NASCAR: Sunday Atlanta Notebook
By Reid Spencer, NASCAR Wire Service
Clint Bowyer got the run he needed at Atlanta Motor Speedway
HAMPTON, Ga. – Clint Bowyer didn’t win Sunday’s Folds of Honor QuikTrip 500, but he got the sort of run he needed in the second Monster Energy NASCAR Cup Series race of the season.
On a day when all the Stewart-Haas Racing Fords were fast, Bowyer finished third behind SHR teammate Kevin Harvick, who dominated the action, and fellow Ford driver Brad Keselowski.
The third-place result was a welcome tonic for Bowyer, who suffered through an up-and-down campaign last year in his first season with SHR.
“I said it all offseason,” Bowyer said after the race. “What we have to do is get more consistent, know what I mean? Over the course of my career, kind of what’s kept me in the game is consistency, and last year we were spraying it all over the place.
“We’d have a good run and back it up with a bad one or two bad ones and then a good one. We were all over the place.”
Bowyer managed a 15th-place run in the season-opening Daytona 500 despite an engine issue.
“We were at the big dance last weekend and dropped a cylinder, and everybody was dejected and bummed out, and we come here and unload four fast (Stewart-Haas) cars and did a great job as a company.
“That’s what it takes. You’ve got to be able to unload good cars and then work together to fine-tune them to make them good for the race and enjoy that strength in numbers, and that’s certainly what we had going on this weekend.”
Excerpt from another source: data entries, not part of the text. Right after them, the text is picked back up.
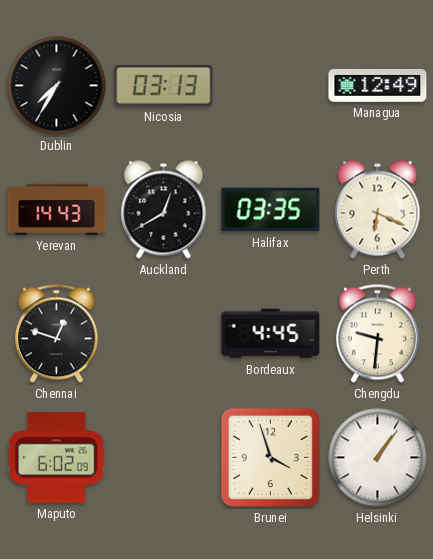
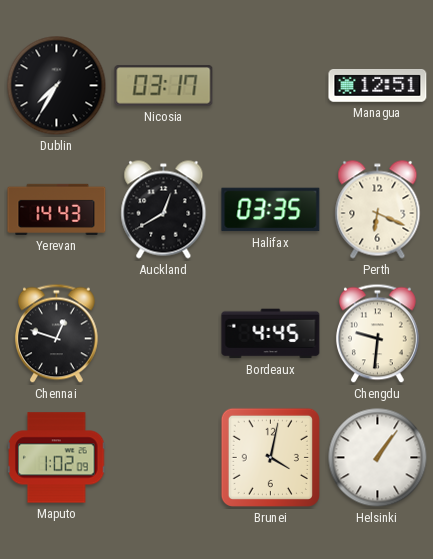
Nicosia: 03:13 -> 03:17
Managua: 12:49 -> 12:51
Maputo: 6:02 -> 1:02
Brunei: 3:57 -> 4:02
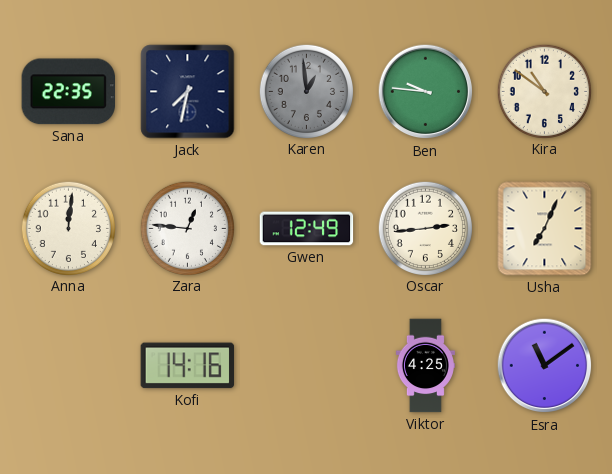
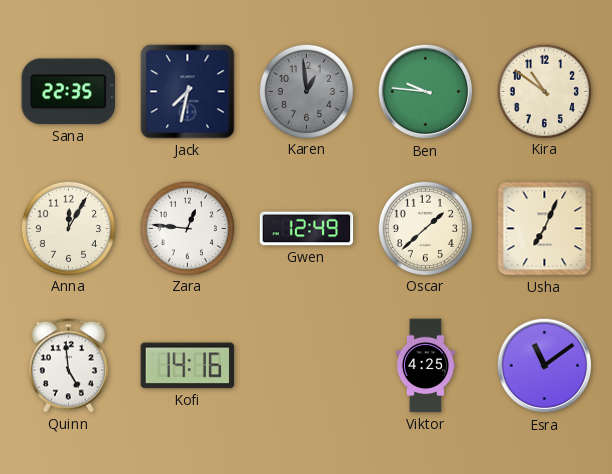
Anna: 12:01 -> 12:05
Oscar: 2:44 -> 1:38
Quinn: none -> 4:59
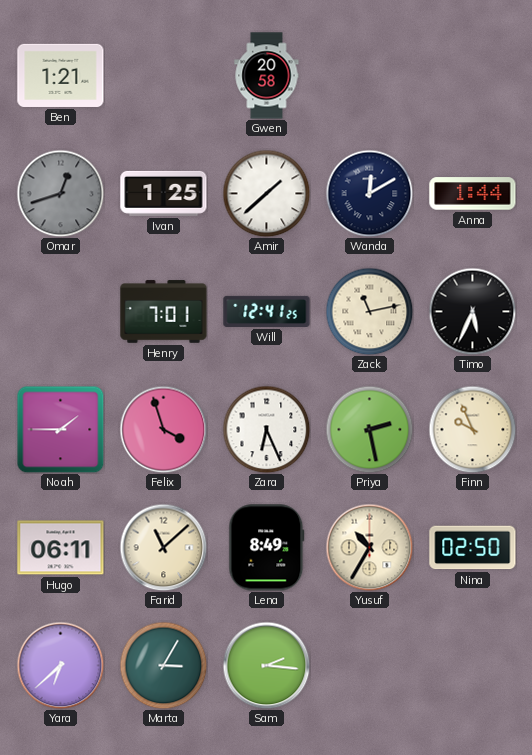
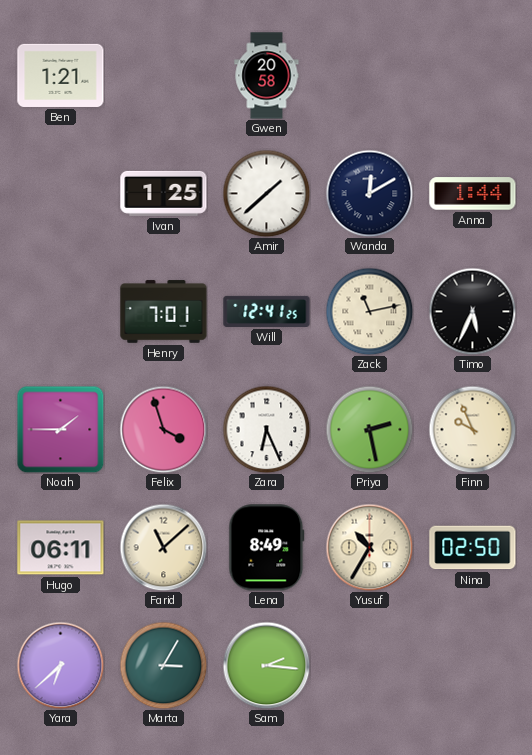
Omar: 12:42 -> none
Bowyer climbed to fifth in the series standings, 15 points behind leader Joey Logano.
CONTRARIAN STRATEGY GETS A SOLID FINISH FOR DENNY HAMLIN
When race leader – and eventual winner – Kevin Harvick came to pit road on Lap 212 of Sunday’s Folds of Honor Quik Trip 500 at Atlanta Motor Speedway, Denny Hamlin and Joey Logano stayed on the track.
Brad Keselowski inherited the lead two laps later, and still Hamlin and Logano stayed out. Not until Lap 226 did the two drivers come to pit road, after running laps at a far slower speed than those with fresh tires.
Staying on the track was a deliberate strategy play, designed to run the final 155-lap stage of the race on two pit stops, rather than the customary three. Indeed, Hamlin picked up the lead after Harvick pitted for the third time during the stage on Lap 288, but his stint at the point was short-lived.
Rocketing around the track on fresh tires, Harvick passed Hamlin for the lead on Lap 291 and regained control of the race.
Crew chief Mike Wheeler prepped Hamlin for the strategy before the start of the third stage.
“As soon as I left pit road, he said I was going to have to go 50 laps the first time, so I immediately knew he was going to break it up into two stops instead of three,” Hamlin said. “I wasn’t surprised at all about it. Worried about it, a little bit in the second stint, because I wasn’t running really fast lap times on new tires – I think 32 (seconds) flat or something like that.
“Other guys were able to run some 70s (31.70) and 80s (31.80), and it seemed like we got to the lap time of like 33 or whatever pretty quick, and I was just worried that the strategy… you need the lap times to be pretty linear for that strategy to work, and we kind of leveled off a little bit, and some of the field leveled off.
“I was worried a little bit, but I kept seeing it cycle around to where I was in a good position.”
Hamlin rolled home in fourth place and left Atlanta third in the series standings, 12 points behind Logano, who assumed the lead with a sixth-place run.
SHORT STROKES
A glance at the Monster Energy NASCAR Cup Series standings reveals a real shocker. After finishes of 38th at Daytona and 27th on Sunday at Atlanta – both after crashes – seven-time champion Jimmie Johnson is 35th in the series standings, behind Mark Thompson and D. J. Kennington, neither of whom raced at Atlanta…
Brad Keselowski, the runner-up in Sunday’s Folds of Honor QuikTrip 500, couldn’t match the speed of race winner Kevin Harvick. “Nobody had anything for Kevin today,” Keselowski said. “Not that I’m aware of. Shoot, I think we all threw everything we had at him. He drove a great race and he had a really fast car, and that’s a potent combination. If he hadn’t had the pit road issue today (a malfunction of the front tire changer’s air gun), he probably would have led almost 300 some laps.” As it was, Harvick led 181.